| What the exercise asks |
What lines in the listing include "สถานะการจดทะเบ"? Return a copy of each.

(Beginning of Material for this exercise)

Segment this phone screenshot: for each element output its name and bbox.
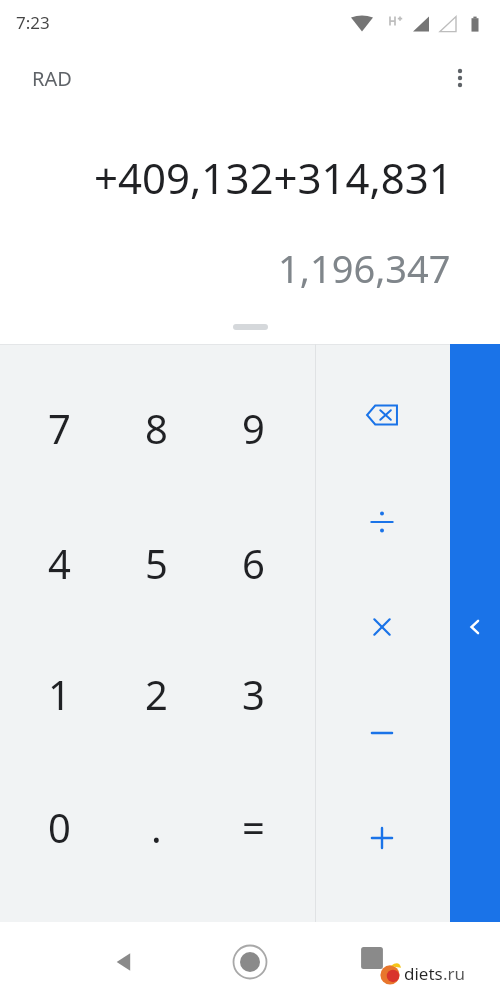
button[interactable]: 1,196,347 xyxy=(0,242,500,294)
staticText: = xyxy=(242,800,265,854)
button[interactable]: 2 xyxy=(108,646,204,742)
staticText: 5 xyxy=(145,536,168,590)
button[interactable]: = xyxy=(205,779,301,875)
button[interactable]: 4 xyxy=(11,515,107,611)
button[interactable]: 0 xyxy=(11,779,107,875)
button[interactable]: Divide xyxy=(337,480,427,564)
button[interactable]: +409,132+314,831 xyxy=(0,148,500,206)
staticText: . xyxy=(151,800,162,854)
staticText: 1,196,347 xyxy=(278,242,451,294)
staticText: 3 xyxy=(242,667,265,721)
button[interactable]: Multiply xyxy=(337,585,427,669)
button[interactable]: More options xyxy=(438,56,482,100)
button[interactable]: Back xyxy=(101,938,149,986)
button[interactable]: 7 xyxy=(11,380,107,476)
button[interactable]: 3 xyxy=(205,646,301,742)
button[interactable]: Expand advanced pad xyxy=(450,344,500,922)
button[interactable]: 8 xyxy=(108,380,204,476)
staticText: diets xyxy=(404,962,443,985)
button[interactable]: 5 xyxy=(108,515,204,611)
staticText: 4 xyxy=(48,536,71,590)
staticText: RAD xyxy=(32,65,72,92)
button[interactable]: 6 xyxy=(205,515,301,611)
button[interactable]: 1 xyxy=(11,646,107,742)
staticText: 9 xyxy=(242,401,265,455)
button[interactable]: Delete xyxy=(337,373,427,457)
button[interactable]: Recent apps xyxy=(348,934,396,982)
button[interactable]: . xyxy=(108,779,204,875)
staticText: 7 xyxy=(48,401,71,455)
staticText: +409,132+314,831 xyxy=(94,149,453,206)
staticText: 6 xyxy=(242,536,265,590)
staticText: 8 xyxy=(145,401,168,455)
button[interactable]: Add xyxy=(337,796,427,880)
staticText: .ru xyxy=(443,962,466,985)
staticText: 7:23 xyxy=(16,11,50,34)
button[interactable]: RAD xyxy=(22,59,82,98)
staticText: 0 xyxy=(48,800,71,854)
staticText: 1 xyxy=(48,667,71,721)
button[interactable]: Home xyxy=(226,938,274,986)
staticText: 2 xyxy=(145,667,168,721)
button[interactable]: Subtract xyxy=(337,691,427,775)
button[interactable]: 9 xyxy=(205,380,301,476)
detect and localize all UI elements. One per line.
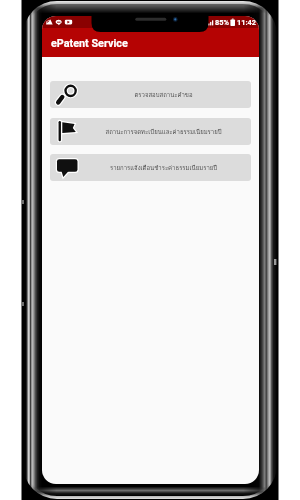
staticText: ePatent Service	[51, 37, 128, 50]
button[interactable]: รายการแจ้งเตือนชำระค่าธรรมเนียมรายปี	[50, 154, 251, 181]
staticText: 85%	[215, 18, 229, 27]
staticText: รายการแจ้งเตือนชำระค่าธรรมเนียมรายปี	[80, 163, 247, 173]
staticText: 11:42	[237, 18, 257, 27]
button[interactable]: สถานะการจดทะเบียนและค่าธรรมเนียมรายปี	[50, 118, 251, 145]
staticText: ตรวจสอบสถานะคำขอ	[80, 90, 247, 100]
button[interactable]: ตรวจสอบสถานะคำขอ	[50, 81, 251, 108]
staticText: สถานะการจดทะเบียนและค่าธรรมเนียมรายปี	[80, 127, 247, 137]
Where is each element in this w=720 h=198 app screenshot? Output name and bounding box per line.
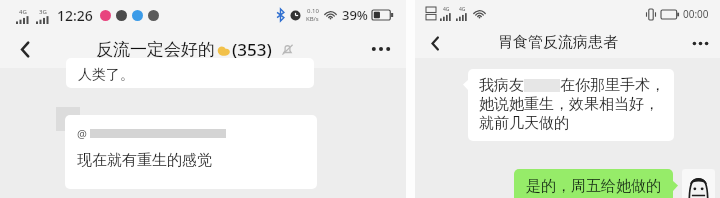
button[interactable]: @ — [65, 115, 317, 189]
staticText: 她说她重生，效果相当好， — [479, 95, 659, 114]
staticText: (353) — [232, 38, 272, 61]
staticText: KB/s — [306, 15, 319, 23]
staticText: 00:00 — [683, 7, 709, 21]
staticText: 胃食管反流病患者 — [498, 33, 618, 52]
staticText: 4G — [19, 8, 27, 16]
button[interactable]: Avatar — [682, 169, 715, 198]
staticText: @ — [77, 126, 87, 141]
staticText: 现在就有重生的感觉 — [77, 151, 212, 170]
button[interactable]: More options — [364, 32, 398, 66]
button[interactable]: 我病友 — [468, 69, 674, 141]
staticText: 12:26 — [57, 6, 93, 25]
staticText: 人类了。 — [78, 66, 134, 84]
button[interactable]: More options — [685, 28, 715, 58]
button[interactable]: 人类了。 — [66, 58, 314, 88]
button[interactable]: Back — [8, 32, 42, 66]
staticText: 0.10 — [307, 7, 319, 15]
staticText: 4G — [459, 6, 466, 13]
staticText: 反流一定会好的 — [96, 39, 215, 60]
staticText: 我病友 — [479, 76, 524, 95]
button[interactable]: Back — [420, 28, 450, 58]
staticText: 39% — [342, 6, 368, 24]
staticText: 在你那里手术， — [560, 76, 665, 95]
staticText: 就前几天做的 — [479, 114, 569, 133]
button[interactable]: 是的，周五给她做的 — [514, 169, 673, 198]
staticText: 4G — [443, 6, 450, 13]
staticText: 是的，周五给她做的 — [526, 177, 661, 196]
staticText: 3G — [39, 8, 47, 16]
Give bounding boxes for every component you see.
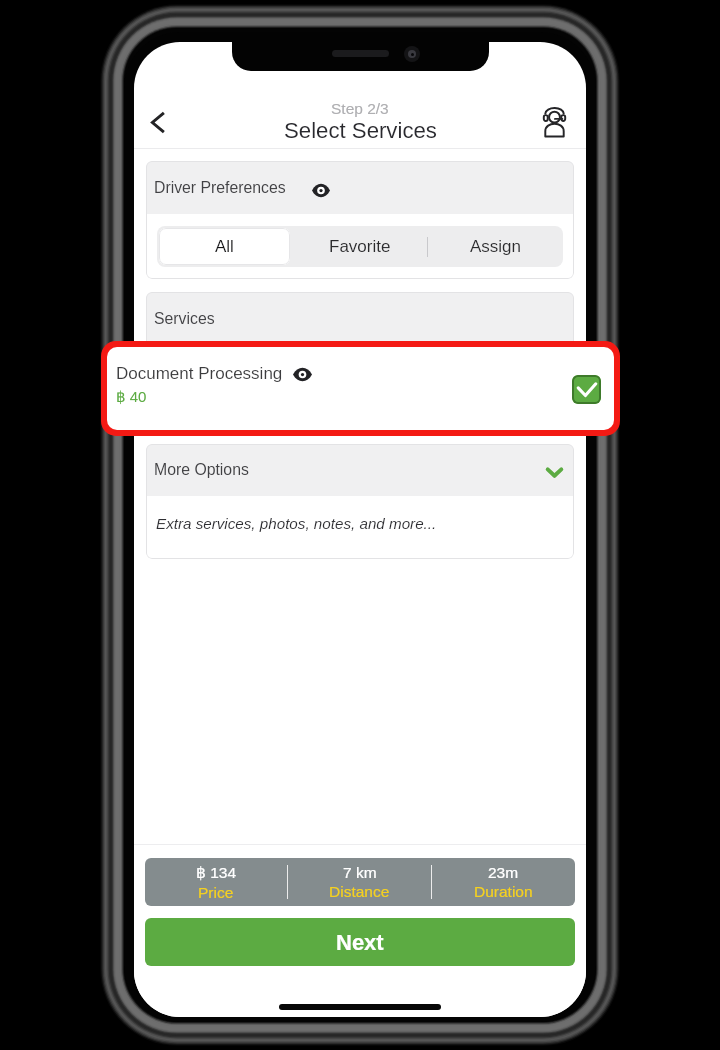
button[interactable]: ฿ 134 [145,858,287,906]
staticText: Services [154,310,215,328]
button[interactable]: Customer support [532,100,576,144]
button[interactable]: 7 km [288,858,431,906]
staticText: More Options [154,461,249,479]
staticText: 23m [488,864,519,881]
staticText: Duration [474,883,533,900]
button[interactable]: Assign [428,226,563,267]
staticText: Assign [470,237,522,256]
staticText: Document Processing [116,364,283,383]
button[interactable]: 23m [432,858,575,906]
staticText: 7 km [343,864,377,881]
staticText: Driver Preferences [154,179,286,197]
staticText: Step 2/3 [331,100,389,117]
button[interactable]: Document Processing [107,347,614,430]
staticText: Extra services, photos, notes, and more.… [156,515,437,532]
staticText: Select Services [284,118,437,143]
button[interactable]: All [159,228,290,265]
button[interactable]: Back [136,100,180,144]
button[interactable]: Services [146,292,574,345]
staticText: Favorite [329,237,391,256]
staticText: ฿ 134 [196,864,237,882]
button[interactable]: Favorite [292,226,427,267]
staticText: All [215,237,234,256]
staticText: ฿ 40 [116,388,147,405]
staticText: Price [198,884,234,901]
button[interactable]: Next [145,918,575,966]
button[interactable]: Service selected [572,375,601,404]
staticText: Distance [329,883,390,900]
staticText: Next [336,930,384,955]
button[interactable]: More Options [146,444,574,496]
button[interactable]: Driver Preferences [146,161,574,214]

(End of Material for this exercise)

| Exercise output |
button[interactable]: สถานะการจดทะเบียนและค่าธรรมเนียมรายปี	[50, 118, 251, 145]
staticText: สถานะการจดทะเบียนและค่าธรรมเนียมรายปี	[80, 127, 247, 137]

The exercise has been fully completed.